───── Record extracts
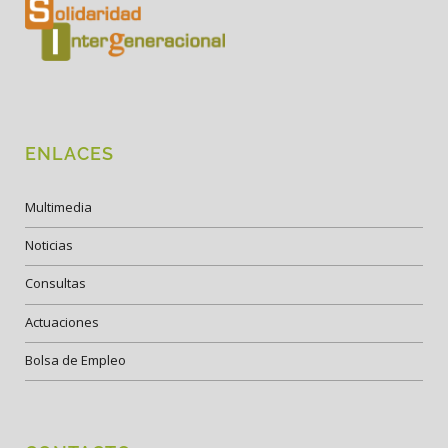
ENLACES
Multimedia
Noticias
Consultas
Actuaciones
Bolsa de Empleo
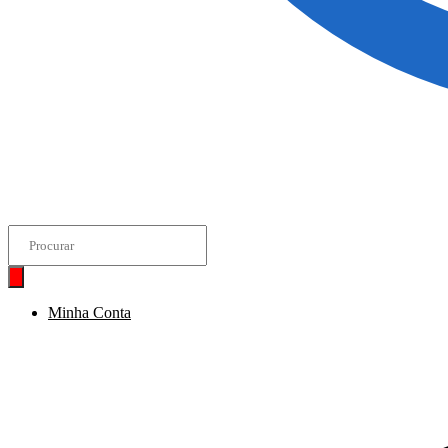
Pesquisar
produtos
Minha Conta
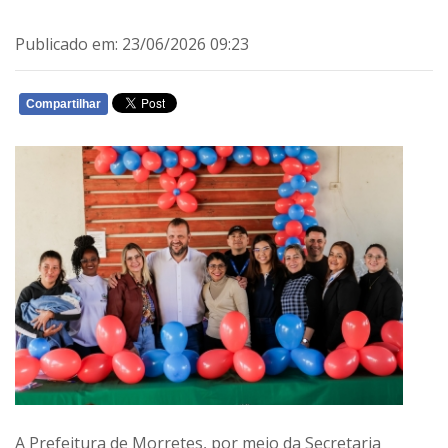
Publicado em: 23/06/2026 09:23
Compartilhar
WHATSAPP
A Prefeitura de Morretes, por meio da Secretaria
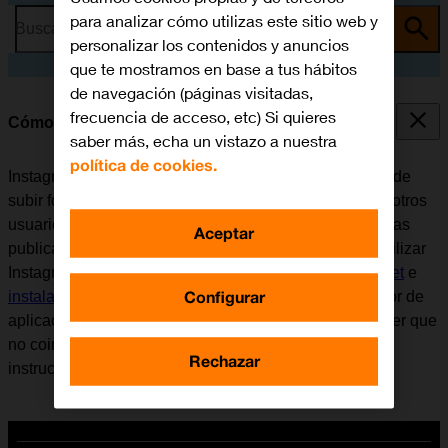
para analizar cómo utilizas este sitio web y
Busca por problema o tema
personalizar los contenidos y anuncios
que te mostramos en base a tus hábitos
de navegación (páginas visitadas,
frecuencia de acceso, etc) Si quieres
Cómo utilizar Instagram
saber más, echa un vistazo a nuestra
política de cookies.
Instagram es una red social y aplicación donde se puede
subir fotografías y vídeos cortos para compartirlos con otros
usuarios. Se puede seguir a otros usuarios, comentar las
Aceptar
publicaciones de otros y dar al "Me gusta". Antes de utilizar
Instagram, es necesario
configurar el móvil para internet
e
Configurar
instalar Instagram
. Tener en cuenta que el desarrollador de
aplicaciones va actualizando la app y por eso puede ser que
no coincida exactamente con el contenido de esta
Rechazar
instrucción.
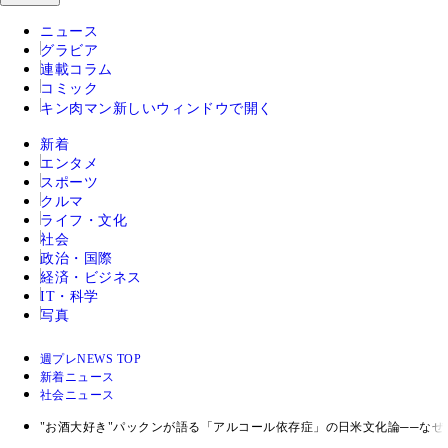
ニュース
グラビア
連載コラム
コミック
キン肉マン
新しいウィンドウで開く
新着
エンタメ
スポーツ
クルマ
ライフ・文化
社会
政治・国際
経済・ビジネス
IT・科学
写真
週プレNEWS TOP
新着ニュース
社会ニュース
"お酒大好き"パックンが語る「アルコール依存症」の日米文化論──な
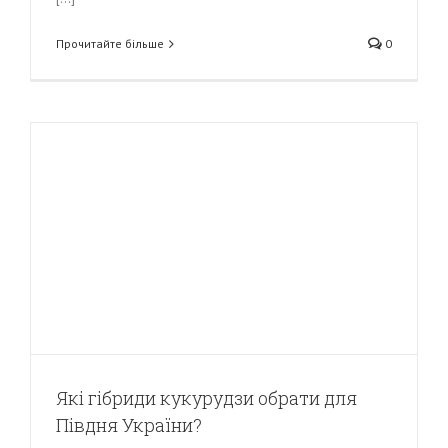
Прочитайте більше
0
Які гібриди кукурудзи обрати для
Півдня України?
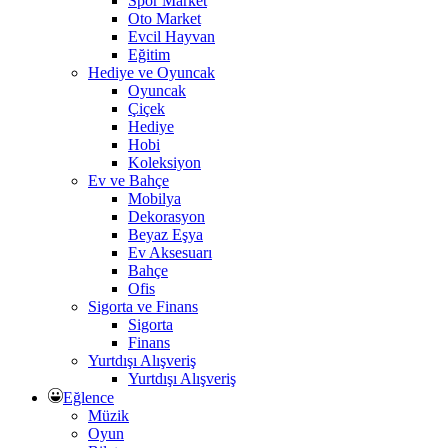
Spor Market
Oto Market
Evcil Hayvan
Eğitim
Hediye ve Oyuncak
Oyuncak
Çiçek
Hediye
Hobi
Koleksiyon
Ev ve Bahçe
Mobilya
Dekorasyon
Beyaz Eşya
Ev Aksesuarı
Bahçe
Ofis
Sigorta ve Finans
Sigorta
Finans
Yurtdışı Alışveriş
Yurtdışı Alışveriş
Eğlence
Müzik
Oyun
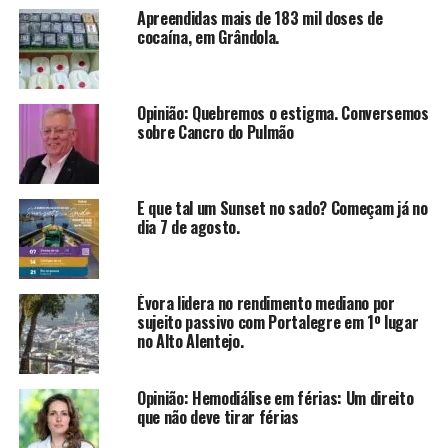
Apreendidas mais de 183 mil doses de
cocaína, em Grândola.
Opinião: Quebremos o estigma. Conversemos
sobre Cancro do Pulmão
E que tal um Sunset no sado? Começam já no
dia 7 de agosto.
Évora lidera no rendimento mediano por
sujeito passivo com Portalegre em 1º lugar
no Alto Alentejo.
Opinião: Hemodiálise em férias: Um direito
que não deve tirar férias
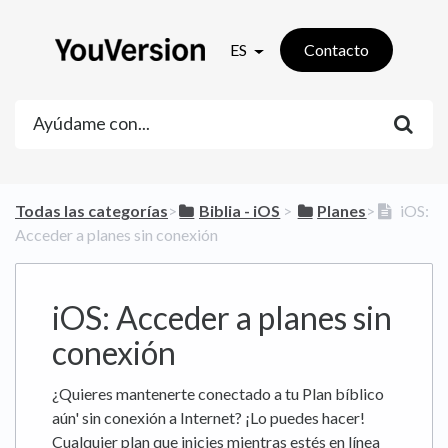
ES
Contacto
Todas las categorías
​>​
​Biblia - iOS
​ > ​
​Planes
​>​
iOS:
Acceder a planes sin conexión
iOS: Acceder a planes sin
conexión
¿Quieres mantenerte conectado a tu Plan bíblico
aún' sin conexión a Internet? ¡Lo puedes hacer!
Cualquier plan que inicies mientras estés en línea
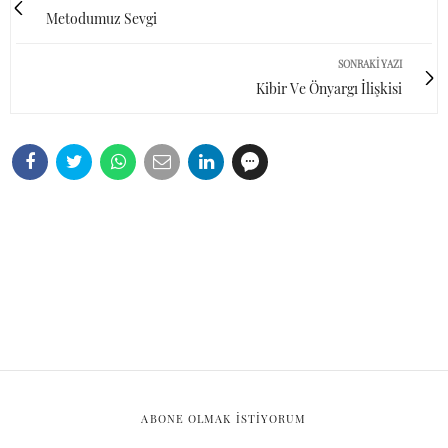
Metodumuz Sevgi
SONRAKI YAZI
Kibir Ve Önyargı İlişkisi
ABONE OLMAK ISTIYORUM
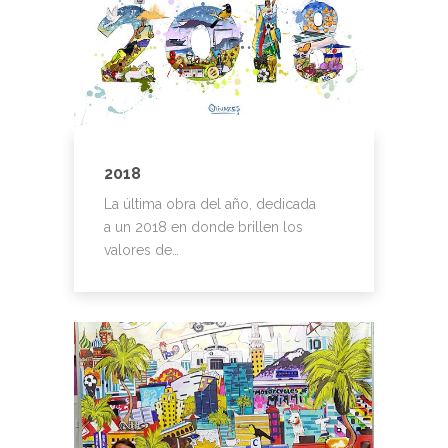
2018
La última obra del año, dedicada
a un 2018 en donde brillen los
valores de…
──────────
» Try it
Scan the records for the string "utilizar". Copy each line in which it appears.

» Expected answer
Cómo utilizar Instagram
publicaciones de otros y dar al "Me gusta". Antes de utilizar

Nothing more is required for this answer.